How are they with kids?  Oh they can be great if raised with kids, but we do recommend older, respectful children.  Younger ones are merely springboards to the Cheerios.  Well, I wouldn’t say that they would bite them, but Shibas do like their space and aren’t always fond of darting youngsters.  Oh, and that little habit of Junior of grabbing dogs’ cheeks needs to be stopped yesterday.  I’m sure it’s cute and looks great in family photos, but your dog with Junior’s head in its mouth is going to look slightly less photogenic.

You have to go?  Well, it’s been great meeting you and introducing you to this wonderful breed that we love with all our hearts.  Maybe the Shiba isn’t right for you, but it is for us and – in some small way – that makes us special.

Enter 2018

Winter on Vancouver Island marches on. The snow hasn’t lasted and a drizzly cold rain has superseded the white flakes that turned Nanaimo white for a few days.  With the excitement of the season over and the new year well underway, things have settled back down.  The Shibas seem ready to take on 2018.  Only three more months until Shimi turns one and Tierce turns eleven!

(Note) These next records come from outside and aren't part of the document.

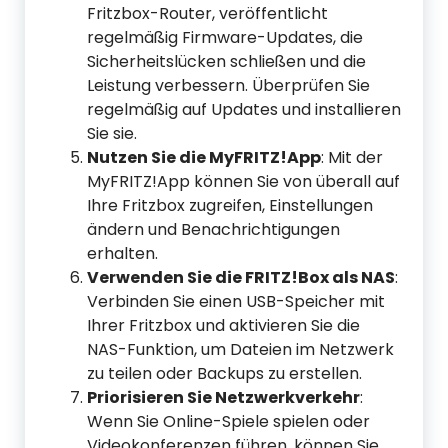
Fritzbox-Router, veröffentlicht
regelmäßig Firmware-Updates, die
Sicherheitslücken schließen und die
Leistung verbessern. Überprüfen Sie
regelmäßig auf Updates und installieren
Sie sie.
Nutzen Sie die MyFRITZ!App
: Mit der
MyFRITZ!App können Sie von überall auf
Ihre Fritzbox zugreifen, Einstellungen
ändern und Benachrichtigungen
erhalten.
Verwenden Sie die FRITZ!Box als NAS
:
Verbinden Sie einen USB-Speicher mit
Ihrer Fritzbox und aktivieren Sie die
NAS-Funktion, um Dateien im Netzwerk
zu teilen oder Backups zu erstellen.
Priorisieren Sie Netzwerkverkehr
:
Wenn Sie Online-Spiele spielen oder
Videokonferenzen führen, können Sie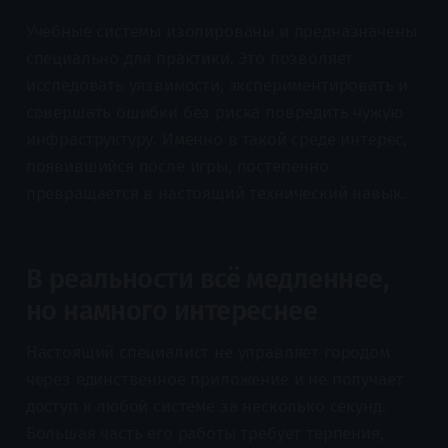
Учебные системы изолированы и предназначены
специально для практики. Это позволяет
исследовать уязвимости, экспериментировать и
совершать ошибки без риска повредить чужую
инфраструктуру. Именно в такой среде интерес,
появившийся после игры, постепенно
превращается в настоящий технический навык.
В реальности всё медленнее,
но намного интереснее
Настоящий специалист не управляет городом
через единственное приложение и не получает
доступ к любой системе за несколько секунд.
Большая часть его работы требует терпения,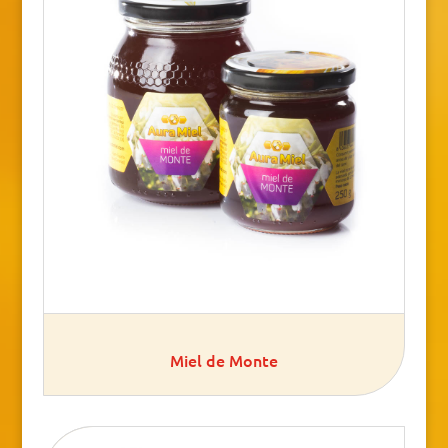
Miel de Monte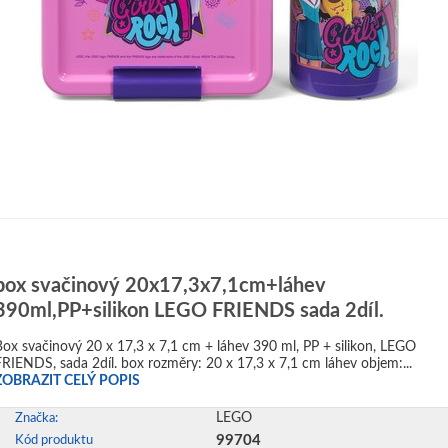
box svačinový 20x17,3x7,1cm+láhev
390ml,PP+silikon LEGO FRIENDS sada 2díl.
Box svačinový 20 x 17,3 x 7,1 cm + láhev 390 ml, PP + silikon, LEGO
FRIENDS, sada 2díl. box rozměry: 20 x 17,3 x 7,1 cm láhev objem:...
ZOBRAZIT CELÝ POPIS
LEGO
Značka:
99704
Kód produktu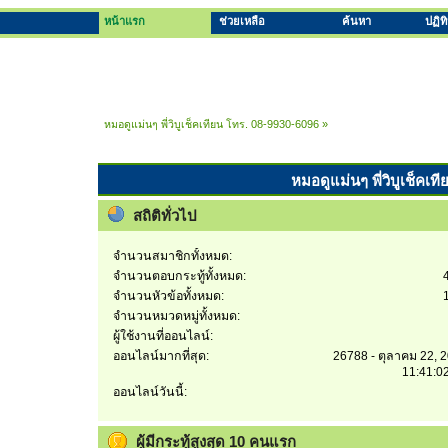
หน้าแรก
ช่วยเหลือ
ค้นหา
ปฏิท
หมอดูแม่นๆ พี่วิบูเช็คเทียน โทร. 08-9930-6096
»
หมอดูแม่นๆ พี่วิบูเช็คเท
สถิติทั่วไป
จำนวนสมาชิกทั้งหมด:
จำนวนตอบกระทู้ทั้งหมด:
จำนวนหัวข้อทั้งหมด:
จำนวนหมวดหมู่ทั้งหมด:
ผู้ใช้งานที่ออนไลน์:
ออนไลน์มากที่สุด:
26788 - ตุลาคม 22, 
11:41:0
ออนไลน์วันนี้:
ผู้มีกระทู้สูงสุด 10 คนแรก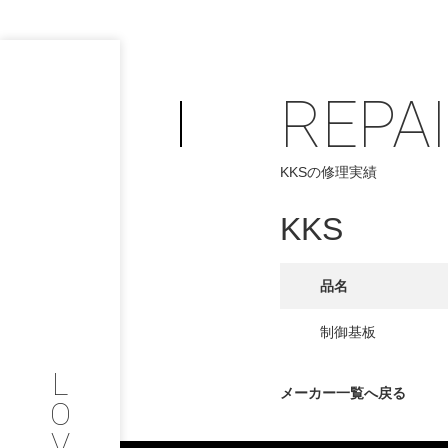
REPA
PHILOSOP
/
KKSの修理実績
お問い合わせ
発
KKS
フィロソフィー
COMPANY
品名
PROFILE
制御基板
L
会社情報
メーカー一覧へ戻る
O
V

We have been walking a lot, exploring downtown and some of the larger parks.  Walking down the E&N Trail and heading across the highway to hit the Queen Elizabeth Walkway is a nice walk which connects with Maffeo-Sutton Park.  If you’re a Pokemon Go player, Maffeo-Sutton is a really popular place for Pokestops and gyms.  There’s nearly always people playing, sometimes with their dogs.

Pokemon Go isn’t a bad game to play with dogs.  It provides an opportunity to teach your dogs to walk by your side, stop and wait while you capture a Pokemon, and lie quietly while you go raiding.



Shimi does not like the bath.  She will cry after a little while and try to escape.  Tierce, of course, has a long-held disdain for water with soap.

I’m thinking of stopping into Dog n’ Suds every so often.  The plan is to bring Tierce and Shimi into the bathing room and feed them treats, then leave.  Maybe that will inure them to bathtime.  Or maybe I should just bring a big chew stick with me.  The first bath Shimi had, she was kept quiescent with liberal applications of PB2 powder, so that could be a strategy.


Year Of The Dog Knife

Victorinox has come out with a stellar knife for 2018 – the Chinese Year of the Dog.  It might be a Chinese celebration, but the dog on the knife looks more than a little like a Shiba Inu.  So that’s what my mother got me for Christmas.  Happy Christmas/God Jul/Nollaig shona dhaoibh everyone.